Use a fast, cheap model for query rewriting. It does not need to be the same model you use for generation. GPT-4o-mini or Claude Haiku work well here since the task is simple and latency matters.

Implementing Guardrails

Production RAG systems need guardrails at multiple levels: relevance filtering before generation, groundedness checking after generation, and input validation before retrieval.

Relevance Filtering

After reranking, filter out chunks below a relevance threshold. If no chunks pass the filter, return a "I don't have enough information" response instead of letting the model hallucinate.

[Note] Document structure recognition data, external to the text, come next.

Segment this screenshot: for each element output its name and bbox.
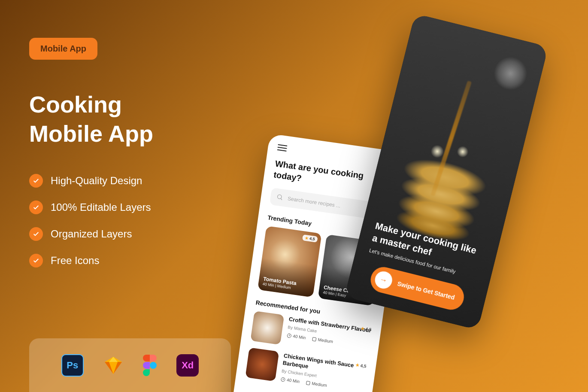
check-icon [29,227,43,241]
swipe-button-label: Swipe to Get Started [397,280,455,301]
arrow-right-icon: → [373,270,394,290]
feature-item: Organized Layers [29,227,151,241]
difficulty-icon [305,380,311,386]
photoshop-icon: Ps [61,354,84,377]
recipe-thumbnail [245,347,279,381]
sketch-icon [103,355,124,376]
feature-text: High-Quality Design [51,175,142,187]
feature-list: High-Quality Design 100% Editable Layers… [29,174,151,280]
svg-point-6 [277,194,282,199]
clock-icon [286,333,292,339]
figma-icon [142,355,157,376]
compatible-tools-panel: Ps Xd [29,338,231,392]
check-icon [29,174,43,188]
title-line-2: Mobile App [29,121,153,146]
time-text: 40 Min [286,377,300,384]
clock-icon [280,377,286,383]
difficulty-text: Medium [312,381,327,388]
feature-text: Free Icons [51,255,99,267]
rating-badge: 4,5 [302,234,318,243]
svg-line-7 [281,198,282,200]
product-title: Cooking Mobile App [29,90,153,148]
svg-rect-11 [306,381,310,385]
feature-text: Organized Layers [51,228,132,240]
search-icon [276,194,284,201]
trending-card[interactable]: 4,5 Tomato Pasta 40 Min | Medium [258,226,322,298]
category-badge: Mobile App [29,38,97,60]
feature-item: 100% Editable Layers [29,201,151,214]
search-placeholder: Search more recipes ... [287,195,341,209]
feature-text: 100% Editable Layers [51,201,151,213]
svg-rect-9 [312,337,316,341]
recipe-thumbnail [250,311,284,345]
hamburger-menu-icon[interactable] [277,144,288,152]
svg-point-5 [150,362,157,369]
time-text: 40 Min [293,334,306,340]
adobe-xd-icon: Xd [176,354,199,377]
feature-item: Free Icons [29,254,151,267]
difficulty-text: Medium [318,337,333,344]
check-icon [29,254,43,267]
title-line-1: Cooking [29,91,122,117]
check-icon [29,201,43,214]
difficulty-icon [311,337,317,343]
feature-item: High-Quality Design [29,174,151,188]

function applyRelevanceGuardrails(rerankedChunks, options) {
  var minRelevance = (options && options.minRelevance) || 0.25;
  var minChunks = (options && options.minChunks) || 1;

  var relevant = rerankedChunks.filter(function (chunk) {
    return chunk.relevance_score >= minRelevance;
  });

  if (relevant.length < minChunks) {
    return {
      passed: false,
      reason: "insufficient_relevant_context",
      chunks: [],
      message: "I don't have enough relevant information in my knowledge base to answer this question accurately."
    };
  }

  return {
    passed: true,
    chunks: relevant,
    avgRelevance: relevant.reduce(function (sum, c) {
      return sum + c.relevance_score;
    }, 0) / relevant.length
  };
}

Hallucination Detection

After generation, check that the answer is grounded in the provided sources. A simple but effective approach is to ask a second model to verify.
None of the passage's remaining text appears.